Ranggawarsita Museum
- Established: July 5, 1989
- Location: Jalan Abdul Rahman Saleh 1, Semarang, Indonesia
- Coordinates: 6°59′09″S 110°23′02″E﻿ / ﻿6.985946°S 110.383871°E
- Type: Ethnographic museum
- Collection size: 59,784
- Owner: Government of Central Java
- Website: www.ranggawarsita.org

= Ranggawarsita Museum =

Ranggawarsita Museum is a State Museum (Museum Negeri) located in Semarang, Indonesia. As a State Museum, Ranggawarsita Museum is officially known as the State Museum of Central Java Province (Museum Negeri Propinsi Jawa Tengah). The museum displays ethnographic collections of items related with the culture of the Province of Central Java

==History==
A plot of land was chosen near the Ahmad Yani International Airport to be constructed a state museum for the province of Central Java. Construction of the museum commenced in 1977. The museum starts operating in 1983 following its inauguration by the governor of Central Java at that time, Soepardjo Roestam, on April 2, 1983. Later, the museum was re-inaugurated on 5 July 1989 by the Minister of Education Fuad Hassan and was managed by the Directorate of Culture. After the regional autonomy scheme was enacted, the management of the museum was transferred to the Education and Cultural Department of Central Java on October 14, 1996. In 2011, the museum was refurbished.

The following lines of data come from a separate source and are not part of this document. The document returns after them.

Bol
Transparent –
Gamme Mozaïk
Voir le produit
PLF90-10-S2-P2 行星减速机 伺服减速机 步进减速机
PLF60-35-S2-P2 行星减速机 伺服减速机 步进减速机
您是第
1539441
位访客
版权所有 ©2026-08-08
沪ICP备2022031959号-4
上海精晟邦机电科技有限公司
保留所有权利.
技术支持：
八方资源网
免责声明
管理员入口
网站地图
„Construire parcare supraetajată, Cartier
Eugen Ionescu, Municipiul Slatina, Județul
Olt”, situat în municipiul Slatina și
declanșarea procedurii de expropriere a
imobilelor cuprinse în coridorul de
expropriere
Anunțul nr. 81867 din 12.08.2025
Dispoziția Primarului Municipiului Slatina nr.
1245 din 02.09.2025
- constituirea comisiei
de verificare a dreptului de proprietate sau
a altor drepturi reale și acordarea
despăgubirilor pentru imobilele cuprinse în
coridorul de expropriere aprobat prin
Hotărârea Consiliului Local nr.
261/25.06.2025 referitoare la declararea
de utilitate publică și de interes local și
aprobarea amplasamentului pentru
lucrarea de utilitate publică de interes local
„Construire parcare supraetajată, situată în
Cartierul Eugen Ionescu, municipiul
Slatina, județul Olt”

The name Ranggawarsita was chosen after Raden Ngabehi Ranggawarsita, a Javanese poet who was born into a famous literary family in Surakarta, Central Java.

==Collection==
The museum housed a collection of almost 60,000 objects related with the culture of West Java. The collections are displayed in four houses, each corresponds to different theme based on its history.

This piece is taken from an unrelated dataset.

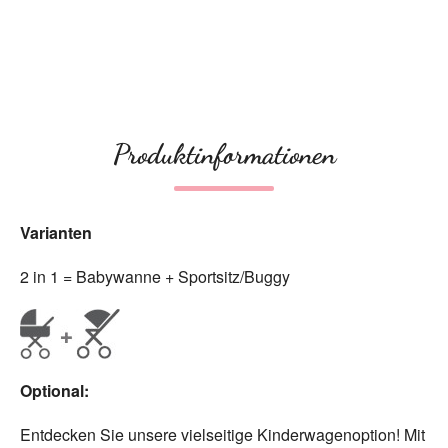
Produktinformationen
Varianten
2 in 1 = Babywanne + Sportsitz/Buggy
Optional:
Entdecken Sie unsere vielseitige Kinderwagenoption! Mit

Building A housed items related with geology, geography, and paleontology. Samples of minerals and natural stones are displayed in Building A. One of the most notable collection is a meteorite found in Mojogedang, Karanganyar in 1984. Sometimes meteorites are mixed into the metal used to create the kris. The paleontology section is displayed on the first floor. The collection from this section are fossilized woods, bones of prehistoric animals, and stuffed animals.

Building B housed relics from Hindu-Buddhist period in Central Java. Collections from this period are statues of lingam-yoni, linga and yoni, jugs, bronze mirrors, and statues of Hindu gods taken from the candis of Central Java. Building B also features objects from the Muslim states period of Indonesia e.g. a miniature of the Great Mosque of Demak and Menara Kudus Mosque, fragment of terracotas or ornaments found from old mosques, e.g. from the Mantingan Mosque, a mustaka roof finial taken from mosques, and a hand-written copy of the Qur'an. Ceramics (both local, Chinese, and European) and batik cloths with emphasize on motifs found in Central Java are kept in the first floor of Building B, as well as objects from the colonial period especially those related with Diponegoro.

The ground floor of Building C displayed items related with the history of Indonesia during the struggle for the independence period. The building features dioramas of several conflict-related events in Central Java e.g. the Battle of Five Days in Semarang, the Palagan Ambarawa, the PKI rebellion in Cepu, the General Offensive of 1 March 1949 and the 1966 demonstration of the Tritura.

Building D contains exhibition related with ethnographic crafts found in Central Java, e.g. objects related with Central Java traditional performances e.g. the wayang, kuda lumping and the barongan of Central Java; and musical instruments from the province.